Hard to get 35M? Seriously? The school house can't pump 35Ms out fast enough. Are you trying to come back active?


----------



## Equalizer (Mar 13, 2009)

Yes, I'm trying to come back in active. The Army really doesn't offer prior services people squat!!!! When I was at MEPS the other day I saw a bunch of 18, 19 year olds getting the job :doh:.........NOT ME THOUGH !!!!!


----------



## moobob (Mar 13, 2009)

Equalizer, sigint-wise, 35P is mostly tactical, 35N is not. For 35Ps tactical side there is stuff like SOTA, LLVI on conventional side... you could end up working on an aircraft, could end up in a cubicle.

Have you looked at Guard SF? Can't speak from experience (there is someone here that can for both 35P and 35M,) but 35P or 35M with 19th or 20th Group might be an option for you.

It's a little more difficult to get a SOF assignment and stick with your MOS active duty.


----------



## Swill (Mar 13, 2009)

Eq, I don't know much about the inner workings of Big Army recruiting, but that doesn't sound right to me. Have you tried going through another recruiter?


----------



## Equalizer (Mar 14, 2009)

I have gone through another recruiter actually, and the second one was worse:doh:, I believe it's not the recruiter it's MEPS and those god forsaken counselors, pffft counselor my ass.....anyway for prior service the recruiter is there only to do your paperwork and give you a ride. It doesn't make sense to me either !!


----------



## EverSoLost (Mar 14, 2009)

I really dont want to talk out of school here.  I recently transferred to a MI Co..  They "Say" that they have plenty of missions running constantly for 35M/L types and if one was so inclined they could almost "Guard Bum" they're entire tour.  Which may be of consideration if you're interested in getting the MOS.  

Having said that the STARC is not wanting to release ANYONE to AD in my state, but there are folks in my state that are still making the transition in that particular MOS.  

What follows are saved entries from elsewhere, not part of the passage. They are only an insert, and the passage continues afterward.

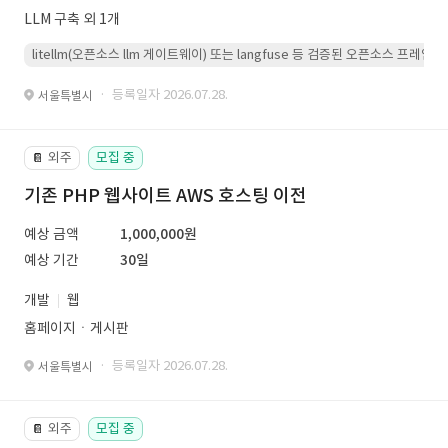
LLM 구축 외 1개
litellm(오픈소스 llm 게이트웨이) 또는 langfuse 등 검증된 오픈소스 프
· 등록일자 2026.07.28.
서울특별시
외주
모집 중
📔
기존 PHP 웹사이트 AWS 호스팅 이전
예상 금액
1,000,000원
예상 기간
30일
개발
웹
홈페이지ㆍ게시판
· 등록일자 2026.07.28.
서울특별시
외주
모집 중
📔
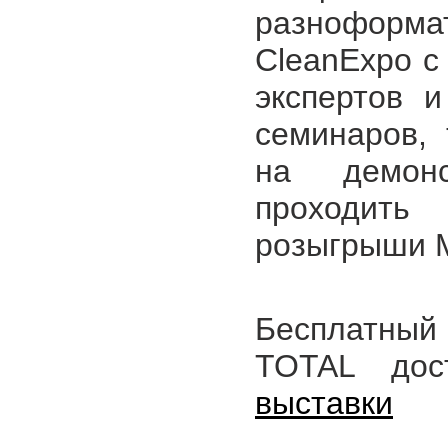
разноформ
CleanExpo с
экспертов 
семинаров, 
на демонс
проходить
розыгрыши 
Бесплатный 
TOTAL до
выставки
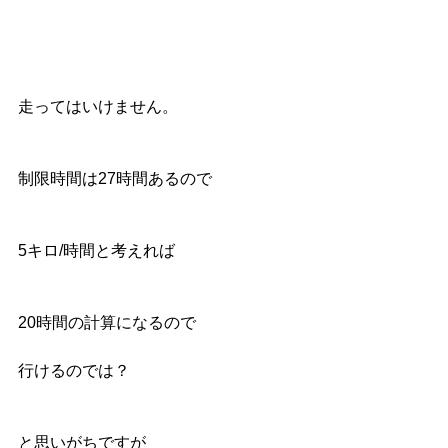
走ってはいけません。
制限時間は27時間あるので
5キロ/時間と考えれば
20時間の計算になるので
行けるのでは？
と思いがちですが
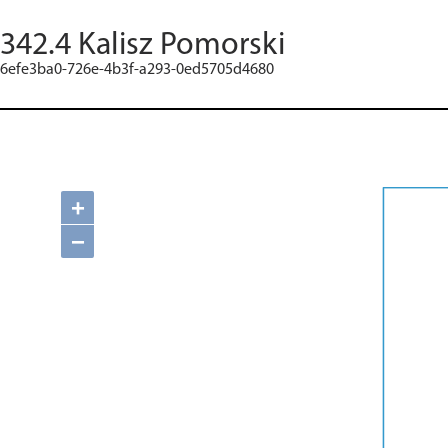
342.4 Kalisz Pomorski
6efe3ba0-726e-4b3f-a293-0ed5705d4680
+
−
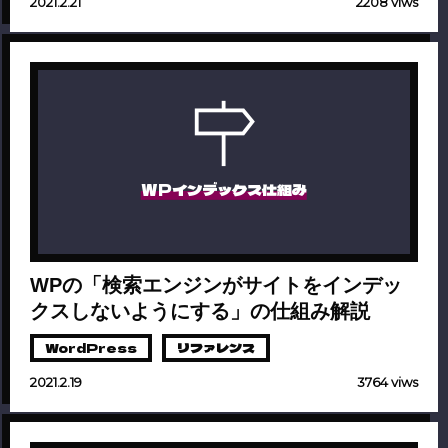
2021.2.21
2208 viws
WPインデックス仕組み
WPの「検索エンジンがサイトをインデッ
クスしないようにする」の仕組み解説
WordPress
リファレンス
2021.2.19
3764 viws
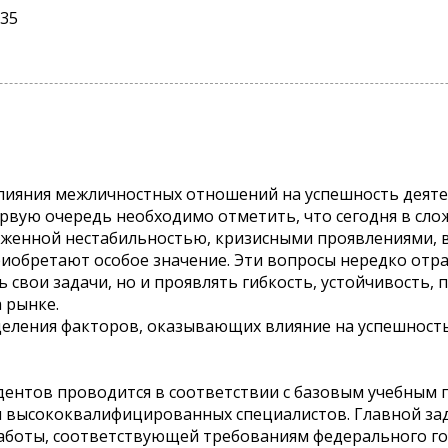
 35
влияния межличностных отношений на успешность деяте
рвую очередь необходимо отметить, что сегодня в сл
аженной нестабильностью, кризисными проявлениями, 
иобретают особое значение. Эти вопросы нередко отр
свои задачи, но и проявлять гибкость, устойчивость, 
 рынке.
еления факторов, оказывающих влияние на успешность дея
ентов проводится в соответствии с базовым учебным 
 высококвалифицированных специалистов. Главной зад
боты, соответствующей требованиям федерального гос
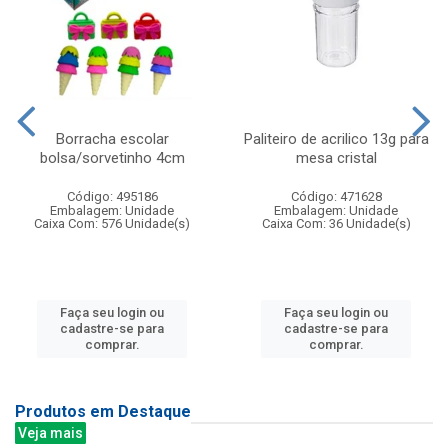
Borracha escolar
Paliteiro de acrilico 13g para
bolsa/sorvetinho 4cm
mesa cristal
Código: 495186
Código: 471628
Embalagem: Unidade
Embalagem: Unidade
Caixa Com: 576 Unidade(s)
Caixa Com: 36 Unidade(s)
Faça seu login ou
Faça seu login ou
cadastre-se para
cadastre-se para
comprar.
comprar.
Produtos em Destaque
Veja mais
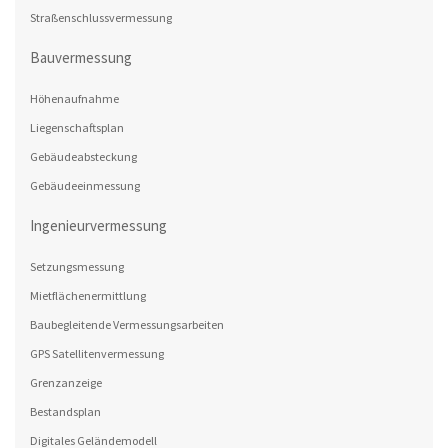
Straßenschlussvermessung
Bauvermessung
Höhenaufnahme
Liegenschaftsplan
Gebäudeabsteckung
Gebäudeeinmessung
Ingenieurvermessung
Setzungsmessung
Mietflächenermittlung
Baubegleitende Vermessungsarbeiten
GPS Satellitenvermessung
Grenzanzeige
Bestandsplan
Digitales Geländemodell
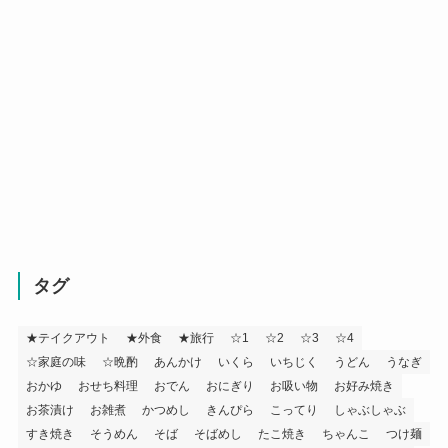
タグ
★テイクアウト
★外食
★旅行
☆1
☆2
☆3
☆4
☆家庭の味
☆晩酌
あんかけ
いくら
いちじく
うどん
うなぎ
おかゆ
おせち料理
おでん
おにぎり
お吸い物
お好み焼き
お茶漬け
お雑煮
かつめし
きんぴら
こってり
しゃぶしゃぶ
すき焼き
そうめん
そば
そばめし
たこ焼き
ちゃんこ
つけ麺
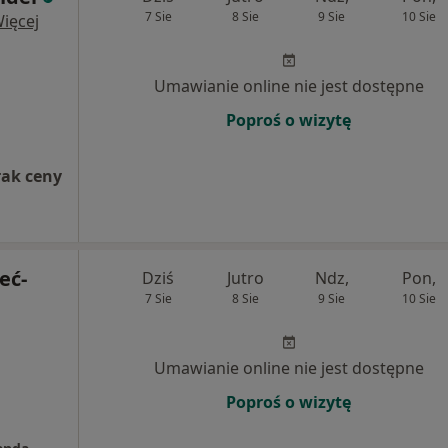
7 Sie
8 Sie
9 Sie
10 Sie
ięcej
Umawianie online nie jest dostępne
Poproś o wizytę
rak ceny
eć-
Dziś
Jutro
Ndz,
Pon,
7 Sie
8 Sie
9 Sie
10 Sie
Umawianie online nie jest dostępne
Poproś o wizytę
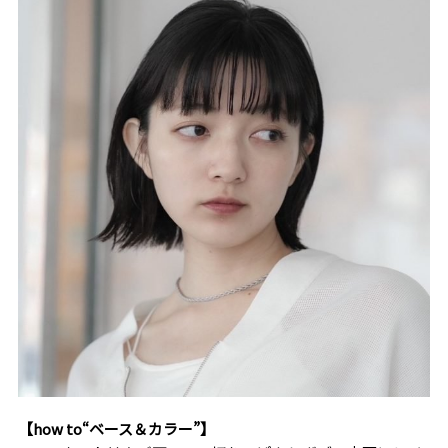
【how to“ベース＆カラー”】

In short I echo Swill/Moobob maybe a short stint in the guard may catapult your career to RA.  Those two have infinatley more experience than I do.  But I was given the aforementioned advice when I asked a similar question.  Good Luck.

_(I just want to add the advice I recieved was from this crowd, so it wasn't like it was pulled from SNN)_


----------



## moobob (Mar 14, 2009)

I am not advocating using the Guard as a stepping stone. I am saying there are job opportunities there...


----------



## Equalizer (Mar 14, 2009)

There's no doubt there's a lot of opportunity for 35M, just not prior service, that's the problem. I have looked at Guard and Reserve, and the transfer is unlikely .
I need a friend at MEPS :confused:


----------



## EverSoLost (Mar 14, 2009)

I am prior service too bro.  But I'm Guard so I'm sure thats why there's slots for prior.  Good Luck.


----------



## Swill (Mar 17, 2009)

Equalizer, what exactly are the guys at MEPS telling you regarding 35M not being available? Do you want to push the 35M issue or do you want to do something in SIGINT?


----------



## Equalizer (Mar 18, 2009)

They're telling me "35M is not available to prior service". I want to stay within the Intel community but stay tactical, that's why I was asking about SIGINT, I was looking for a plan B.


----------



## Swill (Mar 18, 2009)

PM inbound


----------



## AugieSpook (Apr 9, 2009)

You may have better luck by trying another branch of service.  Just a thought.


----------